The city of Gardiner is hosting a public hearing on its proposed comprehensive plan Thursday evening.

The plan, the result of a two-year community outreach project, will be used as a guide for city and community officials when making decisions over the next decade, especially regarding land use issues. Its aim is to serve as a road map for what the community wants the city to look like in the future.

The public hearing will be held at 6 p.m. at City Hall.

The nearly 200-page document includes background and an overview of the city, community goals, policy suggestions and implementation strategies. The two overarching goals of the plan are to expand the city’s tax base and enhance the desirability of Gardiner as a place to live, work and visit.

Patricia Hart, chairwoman of the plan’s committee and a city councilor, said the committee had to balance input from community members during the process.

“In places where the groups had different ideas, we tried to pick a compromise. I think what’s really clear is people value the city and the community and all the parts of it,” she said.

Hart said even if people have supported the plan or part of the plan previously, it’s important to attend Thursday’s meeting to voice their support again.

The Comprehensive Plan Committee and the Planning Board are holding a joint meeting for the public hearing. The committee previously held an unofficial public hearing in March to give people a chance to comment on the plan.

The City Council will still need to hold a public hearing and two readings of the plan before it’s sent to the state for approval, Hart said.
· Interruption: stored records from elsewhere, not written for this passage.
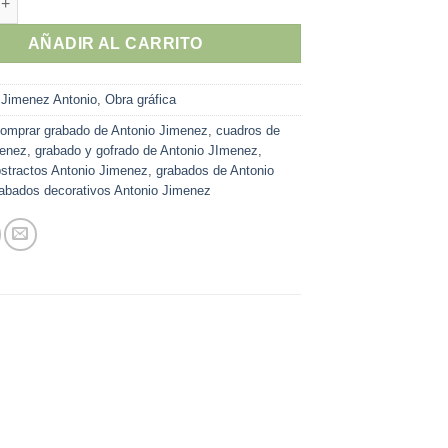
AÑADIR AL CARRITO
:
Jimenez Antonio
,
Obra gráfica
omprar grabado de Antonio Jimenez
,
cuadros de
menez
,
grabado y gofrado de Antonio JImenez
,
stractos Antonio Jimenez
,
grabados de Antonio
abados decorativos Antonio Jimenez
One of the major zoning changes suggested by the plan is creating a mixed-use zone to better transition the industrial, commercial nature of outer Brunswick Avenue with the residential neighborhoods farther north toward the downtown. The zone, between the Gardiner Armory area and the four-way intersection with Old Brunswick Road, will be similar to the planned development zone now covering most of that area. However, commercial uses such as retail, service and light manufacturing would be limited to a maximum of 10,000 square feet per use.

The plan also encourages the design of development in that zone to be more similar to the character of residential areas.

The aim is to create a better transition between the industrial character of the land on outer Brunswick Avenue to the more residential area closer to the Gardiner Common and the downtown.

One policy change recommended by the plan is already moving forward.

City staff have been working to develop a zoning policy to allow businesses and developers to convert some larger and older buildings in residential neighborhoods to commercial uses.

A city committee approved the ordinance change last week, and the Planning Board is scheduled to review the proposal April 13.

The change would allow some commercial uses in industrial or institutional buildings, such as former churches or schools, in the high-density residential zone.

Nate Rudy, the director of economic and community development for the city, said his office has received very few calls about the plan, which has been available for public viewing on the city’s website and in person at City Hall and the Gardiner Public Library for more than a month.

“I think by now people know this is a public process, and we’ve done tremendous outreach around the comp plan over the past few years,” Rudy said. “I would hope that if anyone had any major issues with it, they would have brought that to us.”

Comprehensive plans, as outlined in state law, focus on land use and planning issues. They will be used by city councilors and staff members when deciding whether to make changes to zoning or other planning and development issues. Gardiner last updated its plan in 1997.